Last friday, the Clean Energy Stimulus Act of 2008 was introduced to the US Senate. I was encouraged to hear about this as I have been interested in a new solar facility that is being proposed in Arizona.
The Spanish firm Abengoa has recently finalized a deal with the Arizona Public Services Company to build what would be the largest concentrating solar facility in the world. Rated at 280 MW, the facility (named Solana) is planned to be built about 70 miles outside of Pheonix. But it seems that the facility could be completely scrapped if the renewable tax credit for solar is not renewed.
The Solana plant uses parabolic trough mirrors to heat a fluid that then will boil water and run a turbine. As we all know, photovoltaic's are limited by a solar-to-thermal efficiency. The concentrated solar mirrors do not suffer from the same phenomenon. Also, the hot fluid will be used to heat molten salt in a large insulated tank. So, the hot salt can be stored and used after the sun goes down to create more steam and electricity. (very cool idea)

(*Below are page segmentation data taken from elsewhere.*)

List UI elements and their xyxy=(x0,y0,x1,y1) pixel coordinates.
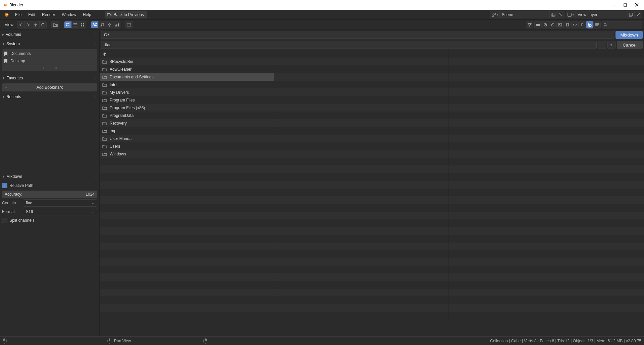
format-select[interactable]: S16 ⌄ xyxy=(23,208,97,215)
drag-icon[interactable]: ⠿ xyxy=(94,95,97,98)
drag-icon[interactable]: ⠿ xyxy=(94,175,97,178)
file-row[interactable]: Program Files (x86) xyxy=(100,104,274,112)
new-folder-icon[interactable] xyxy=(51,21,59,28)
system-item-documents[interactable]: Documents xyxy=(2,50,97,57)
file-row[interactable]: Program Files xyxy=(100,96,274,104)
sort-extension-icon[interactable] xyxy=(98,21,106,28)
expand-icon: ▼ xyxy=(2,95,5,98)
file-row[interactable]: $Recycle.Bin xyxy=(100,58,274,65)
volumes-panel-header[interactable]: ▶ Volumes ⠿ xyxy=(0,30,99,39)
chevron-left-icon[interactable]: ◂ xyxy=(42,65,44,70)
decrement-button[interactable]: − xyxy=(598,41,606,49)
display-list-short-icon[interactable] xyxy=(64,21,71,28)
close-button[interactable] xyxy=(633,2,640,8)
viewlayer-name-input[interactable] xyxy=(575,11,627,18)
svg-point-9 xyxy=(7,14,7,15)
checkbox-icon[interactable] xyxy=(2,218,7,223)
add-bookmark-button[interactable]: + Add Bookmark xyxy=(2,83,97,91)
viewlayer-new-icon[interactable] xyxy=(627,11,635,18)
svg-rect-45 xyxy=(588,23,589,25)
file-row[interactable]: Recovery xyxy=(100,119,274,127)
svg-rect-32 xyxy=(83,25,84,26)
menu-file[interactable]: File xyxy=(12,11,24,19)
collapse-icon: ▶ xyxy=(2,33,4,36)
nav-refresh-icon[interactable] xyxy=(39,21,47,28)
scene-delete-icon[interactable] xyxy=(557,11,565,18)
scene-browse-icon[interactable]: ▾ xyxy=(490,11,499,18)
menu-window[interactable]: Window xyxy=(59,11,79,19)
drag-icon[interactable]: ⠿ xyxy=(94,33,97,36)
file-list[interactable]: ..$Recycle.BinAdwCleanerDocuments and Se… xyxy=(100,50,644,336)
container-select[interactable]: flac ⌄ xyxy=(23,199,97,207)
cancel-button[interactable]: Cancel xyxy=(617,41,643,49)
display-list-long-icon[interactable] xyxy=(71,21,79,28)
sort-time-icon[interactable] xyxy=(106,21,113,28)
viewlayer-selector[interactable]: ▾ xyxy=(566,11,642,18)
accuracy-field[interactable]: Accuracy: 1024 xyxy=(2,191,97,198)
svg-rect-19 xyxy=(630,13,633,16)
scene-selector[interactable]: ▾ xyxy=(490,11,565,18)
filter-script-icon[interactable] xyxy=(571,21,579,28)
increment-button[interactable]: + xyxy=(607,41,615,49)
drag-icon[interactable]: ⠿ xyxy=(94,76,97,80)
favorites-panel-header[interactable]: ▼ Favorites ⠿ xyxy=(0,73,99,83)
filter-font-icon[interactable]: F xyxy=(579,21,586,28)
filename-input[interactable] xyxy=(101,41,597,49)
viewlayer-delete-icon[interactable] xyxy=(635,11,642,18)
minimize-button[interactable] xyxy=(610,2,617,8)
system-item-desktop[interactable]: Desktop xyxy=(2,57,97,65)
relative-path-option[interactable]: ✓ Relative Path xyxy=(0,181,99,190)
filter-blend-icon[interactable] xyxy=(542,21,549,28)
scene-new-icon[interactable] xyxy=(550,11,557,18)
svg-rect-35 xyxy=(118,23,119,26)
menu-render[interactable]: Render xyxy=(39,11,58,19)
svg-rect-10 xyxy=(107,14,110,16)
maximize-button[interactable] xyxy=(622,2,629,8)
mixdown-confirm-button[interactable]: Mixdown xyxy=(615,31,643,39)
filter-text-icon[interactable] xyxy=(593,21,601,28)
drag-handle-icon[interactable]: ⠿ xyxy=(54,65,57,70)
file-row[interactable]: Documents and Settings xyxy=(100,73,274,81)
file-row[interactable]: My Drivers xyxy=(100,88,274,96)
filter-search-input[interactable] xyxy=(602,21,642,28)
drag-icon[interactable]: ⠿ xyxy=(94,42,97,46)
system-panel-header[interactable]: ▼ System ⠿ xyxy=(0,39,99,49)
scene-name-input[interactable] xyxy=(499,11,550,18)
file-row[interactable]: ProgramData xyxy=(100,112,274,119)
recents-panel-header[interactable]: ▼ Recents ⠿ xyxy=(0,92,99,101)
filter-sound-icon[interactable] xyxy=(586,21,593,28)
nav-up-icon[interactable] xyxy=(32,21,39,28)
menu-help[interactable]: Help xyxy=(80,11,94,19)
filter-movie-icon[interactable] xyxy=(564,21,571,28)
sort-size-icon[interactable] xyxy=(113,21,120,28)
up-arrow-icon xyxy=(102,52,107,56)
chevron-down-icon: ⌄ xyxy=(92,201,94,205)
split-channels-option[interactable]: Split channels xyxy=(0,216,99,225)
checkbox-checked-icon[interactable]: ✓ xyxy=(2,183,7,188)
path-input[interactable] xyxy=(101,31,614,39)
viewlayer-browse-icon[interactable]: ▾ xyxy=(566,11,575,18)
back-to-previous-button[interactable]: Back to Previous xyxy=(105,11,147,18)
filter-toggle-icon[interactable] xyxy=(526,21,533,28)
nav-forward-icon[interactable] xyxy=(24,21,32,28)
file-row[interactable]: tmp xyxy=(100,127,274,135)
filter-image-icon[interactable] xyxy=(556,21,564,28)
nav-back-icon[interactable] xyxy=(17,21,24,28)
filter-folder-icon[interactable] xyxy=(534,21,542,28)
file-row[interactable]: Intel xyxy=(100,81,274,88)
file-row[interactable]: User Manual xyxy=(100,135,274,142)
display-thumbnails-icon[interactable] xyxy=(79,21,86,28)
file-row[interactable]: Windows xyxy=(100,150,274,158)
view-menu[interactable]: View xyxy=(2,21,16,28)
parent-dir-row[interactable]: .. xyxy=(100,50,274,58)
svg-rect-56 xyxy=(205,339,207,341)
svg-rect-29 xyxy=(81,23,82,24)
blender-icon[interactable] xyxy=(2,11,10,19)
file-row[interactable]: Users xyxy=(100,142,274,150)
file-row[interactable]: AdwCleaner xyxy=(100,65,274,73)
filter-backup-icon[interactable] xyxy=(549,21,556,28)
sort-alpha-icon[interactable]: AZ xyxy=(91,21,98,28)
menu-edit[interactable]: Edit xyxy=(25,11,38,19)
mixdown-panel-header[interactable]: ▼ Mixdown ⠿ xyxy=(0,172,99,181)
show-hidden-icon[interactable] xyxy=(125,21,133,28)
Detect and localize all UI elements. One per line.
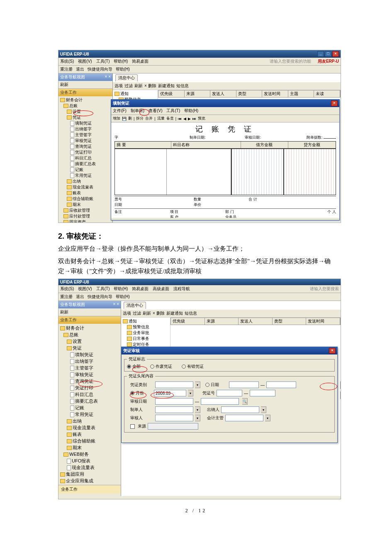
tree-node[interactable]: 出纳签字 xyxy=(75,127,92,131)
vmenu-help[interactable]: 帮助(H) xyxy=(184,108,198,114)
tree-node[interactable]: 摘要汇总表 xyxy=(75,161,96,166)
input-cat[interactable] xyxy=(155,381,193,388)
vtb-split[interactable]: 拆分 xyxy=(136,116,144,121)
vtb-del[interactable]: 删 xyxy=(128,116,132,121)
tree-node[interactable]: 主管签字 xyxy=(75,365,93,370)
menu-view[interactable]: 视图(V) xyxy=(78,59,92,64)
menu-help[interactable]: 帮助(H) xyxy=(114,59,128,64)
nav-root[interactable]: 业务工作 xyxy=(58,316,121,324)
tree-node[interactable]: 综合辅助账 xyxy=(73,196,93,201)
tree-node[interactable]: 财务会计 xyxy=(66,325,84,330)
input-month[interactable]: 2008.03 xyxy=(154,390,186,396)
tree-node[interactable]: 凭证打印 xyxy=(75,385,93,390)
col-type[interactable]: 类型 xyxy=(273,318,307,325)
tree-node[interactable]: 期末 xyxy=(73,445,82,450)
tree-node[interactable]: 账表 xyxy=(73,432,82,437)
tree-node[interactable]: 摘要汇总表 xyxy=(75,399,98,403)
nav-first-icon[interactable]: ⏮ xyxy=(178,117,182,121)
msg-tb-new[interactable]: 新建通知 xyxy=(166,311,183,316)
tree-node[interactable]: 审核凭证 xyxy=(75,138,92,143)
tree-node[interactable]: 出纳签字 xyxy=(75,359,93,364)
msg-tree-item[interactable]: 业务审批 xyxy=(133,330,149,335)
msg-tree-item[interactable]: 预警信息 xyxy=(133,325,149,329)
msg-tb-new[interactable]: 新建通知 xyxy=(158,83,175,89)
tb-relogin[interactable]: 重注册 xyxy=(60,66,73,72)
tree-node[interactable]: 现金流量表 xyxy=(73,425,95,430)
tree-node[interactable]: 设置 xyxy=(73,109,81,114)
msg-tb-del[interactable]: × 删除 xyxy=(144,83,156,89)
tree-node[interactable]: 财务会计 xyxy=(66,98,83,102)
msg-tb-opt[interactable]: 选项 xyxy=(123,311,131,316)
msg-tree-item[interactable]: 日常事务 xyxy=(133,336,149,341)
menu-processnav[interactable]: 流程导航 xyxy=(173,286,190,292)
col-subject[interactable]: 主题 xyxy=(288,90,314,97)
tree-node[interactable]: 填制凭证 xyxy=(75,352,93,357)
nav-refresh[interactable]: 刷新 xyxy=(58,81,112,89)
tree-node[interactable]: 企业应用集成 xyxy=(66,478,93,483)
vmenu-file[interactable]: 文件(F) xyxy=(113,108,127,114)
col-time[interactable]: 发送时间 xyxy=(262,90,288,97)
dropdown-icon[interactable]: ▾ xyxy=(265,415,270,421)
tree-node[interactable]: 集团应用 xyxy=(66,472,84,477)
nav-tree[interactable]: 财务会计 总账 设置 凭证 填制凭证 出纳签字 主管签字 审核凭证 查询凭证 凭… xyxy=(58,96,112,223)
audit-close-icon[interactable]: × xyxy=(329,348,336,354)
input-date-from[interactable] xyxy=(229,381,259,388)
input-auditor[interactable] xyxy=(155,415,193,421)
msg-tb-opt[interactable]: 选项 xyxy=(114,83,123,89)
nav-next-icon[interactable]: ▶ xyxy=(188,117,191,121)
vtb-preview[interactable]: 预览 xyxy=(198,116,205,121)
menu-help[interactable]: 帮助(H) xyxy=(114,286,128,292)
search-hint[interactable]: 请输入您要搜索 xyxy=(310,286,339,292)
msg-tb-filter[interactable]: 过滤 xyxy=(133,311,141,316)
vmenu-tools[interactable]: 工具(T) xyxy=(166,108,180,114)
nav-prev-icon[interactable]: ◀ xyxy=(183,117,186,121)
nav-root[interactable]: 业务工作 xyxy=(58,89,112,96)
msg-tree-item[interactable]: 通知 xyxy=(120,91,129,96)
tree-node[interactable]: 科目汇总 xyxy=(75,392,93,397)
tree-node[interactable]: 总账 xyxy=(69,103,78,108)
msg-tb-sms[interactable]: 短信息 xyxy=(176,83,189,89)
col-sender[interactable]: 发送人 xyxy=(210,90,236,97)
nav-tree[interactable]: 财务会计 总账 设置 凭证 填制凭证 出纳签字 主管签字 审核凭证 查询凭证 凭… xyxy=(58,324,121,485)
tb-help[interactable]: 帮助(H) xyxy=(116,294,130,300)
col-type[interactable]: 类型 xyxy=(236,90,263,97)
dropdown-icon[interactable]: ▾ xyxy=(195,406,200,413)
tree-node[interactable]: WEB财务 xyxy=(69,452,89,457)
msg-tb-sms[interactable]: 短信息 xyxy=(185,311,197,316)
tree-node[interactable]: 查询凭证 xyxy=(75,144,92,149)
tree-node[interactable]: 账表 xyxy=(73,191,81,195)
radio-date[interactable]: 日期 xyxy=(205,382,219,388)
voucher-close-icon[interactable]: × xyxy=(331,100,338,106)
vtb-note[interactable]: 备查 xyxy=(166,116,174,121)
msg-tb-refresh[interactable]: 刷新 xyxy=(143,311,151,316)
dropdown-icon[interactable]: ▾ xyxy=(195,415,200,421)
search-hint[interactable]: 请输入您要搜索的功能 xyxy=(270,59,311,64)
tree-node[interactable]: 常用凭证 xyxy=(75,412,93,417)
tree-node-fill-voucher[interactable]: 填制凭证 xyxy=(75,121,92,125)
col-unread[interactable]: 未读 xyxy=(314,90,340,97)
lookup-icon[interactable]: 🔍 xyxy=(242,398,248,405)
tb-relogin[interactable]: 重注册 xyxy=(60,294,73,300)
input-maker[interactable] xyxy=(155,406,193,413)
input-cashier[interactable] xyxy=(221,406,259,413)
tree-node[interactable]: 现金流量表 xyxy=(73,185,93,189)
checkbox-source[interactable] xyxy=(130,424,136,429)
radio-all[interactable]: 全部 xyxy=(127,364,141,369)
voucher-grid[interactable] xyxy=(114,149,336,195)
tree-node[interactable]: 固定资产 xyxy=(69,220,86,223)
col-source[interactable]: 来源 xyxy=(185,90,211,97)
input-audit-to[interactable] xyxy=(201,398,239,405)
radio-errored[interactable]: 有错凭证 xyxy=(182,364,204,369)
tb-exit[interactable]: 退出 xyxy=(76,66,84,72)
tree-node[interactable]: 记账 xyxy=(75,405,84,410)
tree-node[interactable]: 查询凭证 xyxy=(75,379,93,384)
menu-tools[interactable]: 工具(T) xyxy=(96,286,110,292)
tree-node[interactable]: 记账 xyxy=(75,167,83,172)
menu-tools[interactable]: 工具(T) xyxy=(96,59,110,64)
tree-node[interactable]: 主管签字 xyxy=(75,132,92,137)
menu-system[interactable]: 系统(S) xyxy=(60,286,74,292)
nav-refresh[interactable]: 刷新 xyxy=(58,308,121,316)
dropdown-icon[interactable]: ▾ xyxy=(188,390,193,396)
nav-close-icon[interactable]: × × xyxy=(113,302,119,308)
tree-node[interactable]: 凭证 xyxy=(73,345,82,350)
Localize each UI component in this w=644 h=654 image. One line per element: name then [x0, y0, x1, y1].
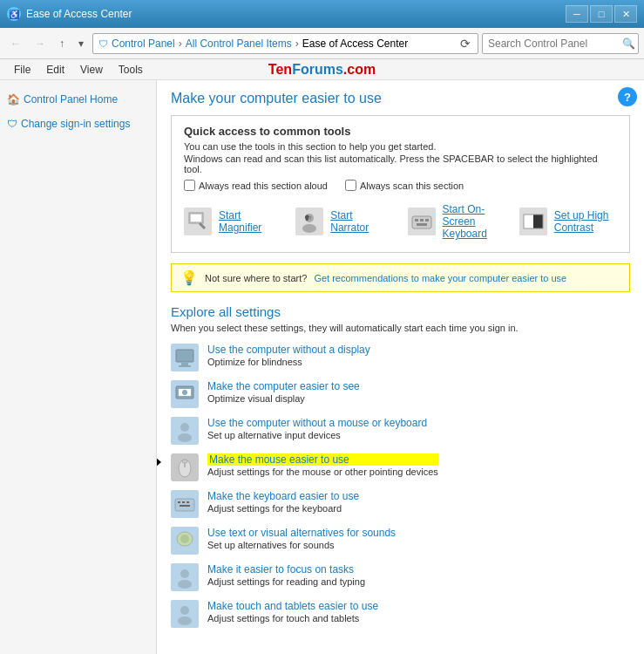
svg-rect-15	[181, 363, 188, 365]
tool-narrator[interactable]: 🗣 Start Narrator	[295, 203, 393, 240]
svg-point-24	[182, 460, 187, 463]
menu-tools[interactable]: Tools	[112, 62, 150, 78]
tool-contrast[interactable]: Set up High Contrast	[519, 203, 617, 240]
svg-rect-10	[417, 223, 427, 226]
touch-tablets-link[interactable]: Make touch and tablets easier to use	[207, 600, 378, 612]
address-part1[interactable]: Control Panel	[112, 37, 175, 50]
svg-rect-14	[176, 350, 193, 362]
address-part2[interactable]: All Control Panel Items	[186, 37, 292, 50]
close-button[interactable]: ✕	[614, 5, 637, 23]
sound-alt-link[interactable]: Use text or visual alternatives for soun…	[207, 527, 396, 539]
shield-icon: 🛡	[7, 118, 17, 130]
svg-rect-1	[191, 215, 201, 221]
no-mouse-link[interactable]: Use the computer without a mouse or keyb…	[207, 417, 427, 429]
touch-tablets-desc: Adjust settings for touch and tablets	[207, 613, 359, 623]
keyboard-easier-text: Make the keyboard easier to use Adjust s…	[207, 490, 359, 514]
keyboard-label: Start On-Screen Keyboard	[443, 203, 505, 240]
tool-keyboard[interactable]: Start On-Screen Keyboard	[408, 203, 505, 240]
easier-see-text: Make the computer easier to see Optimize…	[207, 380, 360, 405]
contrast-icon	[519, 208, 547, 235]
tenforums-logo: TenForums.com	[268, 62, 376, 78]
svg-point-4	[302, 224, 316, 233]
quick-access-desc1: You can use the tools in this section to…	[184, 141, 617, 152]
maximize-button[interactable]: □	[590, 5, 613, 23]
menu-view[interactable]: View	[73, 62, 110, 78]
refresh-button[interactable]: ⟳	[458, 37, 472, 51]
easier-see-desc: Optimize visual display	[207, 393, 305, 404]
svg-point-35	[178, 617, 192, 625]
search-icon: 🔍	[622, 37, 635, 50]
recent-button[interactable]: ▾	[73, 34, 89, 53]
checkbox-scan[interactable]: Always scan this section	[345, 180, 464, 191]
help-button[interactable]: ?	[618, 87, 637, 106]
no-mouse-text: Use the computer without a mouse or keyb…	[207, 417, 427, 441]
mouse-easier-link[interactable]: Make the mouse easier to use	[207, 453, 438, 466]
sidebar-control-panel-home[interactable]: 🏠 Control Panel Home	[0, 91, 156, 108]
explore-desc: When you select these settings, they wil…	[171, 323, 630, 333]
recommendation-link[interactable]: Get recommendations to make your compute…	[314, 273, 566, 283]
setting-no-display: Use the computer without a display Optim…	[171, 344, 630, 371]
svg-rect-26	[178, 501, 180, 503]
quick-access-desc2: Windows can read and scan this list auto…	[184, 153, 617, 174]
tools-row: Start Magnifier 🗣 Start Narrator Start O…	[184, 200, 617, 243]
svg-point-21	[178, 433, 192, 442]
explore-title: Explore all settings	[171, 304, 630, 319]
checkbox-read-aloud-label: Always read this section aloud	[199, 181, 328, 191]
setting-focus-tasks: Make it easier to focus on tasks Adjust …	[171, 563, 630, 591]
address-bar: 🛡 Control Panel › All Control Panel Item…	[92, 33, 478, 54]
easier-see-link[interactable]: Make the computer easier to see	[207, 380, 360, 392]
mouse-icon	[171, 453, 199, 481]
easier-see-icon	[171, 380, 199, 408]
checkboxes-row: Always read this section aloud Always sc…	[184, 180, 617, 191]
sound-alt-text: Use text or visual alternatives for soun…	[207, 527, 396, 551]
svg-rect-6	[412, 216, 431, 228]
touch-tablets-icon	[171, 600, 199, 628]
window-title: Ease of Access Center	[26, 8, 132, 20]
nav-bar: ← → ↑ ▾ 🛡 Control Panel › All Control Pa…	[0, 28, 644, 59]
mouse-easier-text: Make the mouse easier to use Adjust sett…	[207, 453, 438, 478]
menu-file[interactable]: File	[7, 62, 37, 78]
no-display-link[interactable]: Use the computer without a display	[207, 344, 370, 356]
address-icon: 🛡	[98, 38, 108, 49]
menu-edit[interactable]: Edit	[39, 62, 71, 78]
recommendation-icon: 💡	[180, 269, 198, 286]
keyboard-easier-icon	[171, 490, 199, 518]
mouse-easier-desc: Adjust settings for the mouse or other p…	[207, 467, 438, 477]
checkbox-scan-label: Always scan this section	[360, 181, 464, 191]
search-bar[interactable]: 🔍	[482, 33, 639, 54]
sidebar-home-label: Control Panel Home	[24, 93, 118, 106]
focus-tasks-text: Make it easier to focus on tasks Adjust …	[207, 563, 365, 588]
tool-magnifier[interactable]: Start Magnifier	[184, 203, 281, 240]
svg-rect-12	[524, 215, 533, 228]
keyboard-easier-link[interactable]: Make the keyboard easier to use	[207, 490, 359, 502]
search-input[interactable]	[488, 37, 619, 50]
no-mouse-icon	[171, 417, 199, 445]
no-display-text: Use the computer without a display Optim…	[207, 344, 370, 368]
page-title: Make your computer easier to use	[171, 91, 630, 106]
back-button[interactable]: ←	[5, 34, 26, 53]
setting-mouse-easier: Click on Make the mouse easier to use Ad…	[171, 453, 630, 481]
sidebar-change-signin[interactable]: 🛡 Change sign-in settings	[0, 115, 156, 133]
setting-easier-see: Make the computer easier to see Optimize…	[171, 380, 630, 408]
title-bar: ♿ Ease of Access Center ─ □ ✕	[0, 0, 644, 28]
no-display-desc: Optimize for blindness	[207, 357, 302, 367]
main-panel: ? Make your computer easier to use Quick…	[157, 80, 644, 654]
setting-keyboard-easier: Make the keyboard easier to use Adjust s…	[171, 490, 630, 518]
svg-point-33	[178, 580, 192, 589]
forward-button[interactable]: →	[30, 34, 51, 53]
minimize-button[interactable]: ─	[566, 5, 588, 23]
up-button[interactable]: ↑	[54, 34, 70, 53]
focus-tasks-link[interactable]: Make it easier to focus on tasks	[207, 563, 365, 576]
magnifier-icon	[184, 208, 212, 235]
window-controls: ─ □ ✕	[566, 5, 637, 23]
no-mouse-desc: Set up alternative input devices	[207, 430, 341, 440]
checkbox-read-aloud[interactable]: Always read this section aloud	[184, 180, 328, 191]
checkbox-scan-input[interactable]	[345, 180, 356, 191]
svg-text:🗣: 🗣	[304, 214, 312, 222]
menu-bar: File Edit View Tools TenForums.com	[0, 59, 644, 80]
checkbox-read-aloud-input[interactable]	[184, 180, 195, 191]
svg-point-20	[180, 423, 189, 432]
svg-point-31	[180, 535, 189, 543]
narrator-label: Start Narrator	[330, 209, 393, 234]
home-icon: 🏠	[7, 93, 20, 106]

From what I've read, it's hard for companies to invest large amounts of money into these type of renewable facilities when it's unknown whether or not the tax credit will be around in the future. With the credit, such large facilities are economically reasonable, but without the credit they are not good investments by any means. So, it particularly interested me that the proposed bill to renew the renewable energy tax credit would extend the commercial investment tax credit for solar eight years...not one or two...but eight! It about time the government made a more substantial incentive for renewable energy. Let's hope that the bill gets passed soon and more projects like Solana are developed here in the US.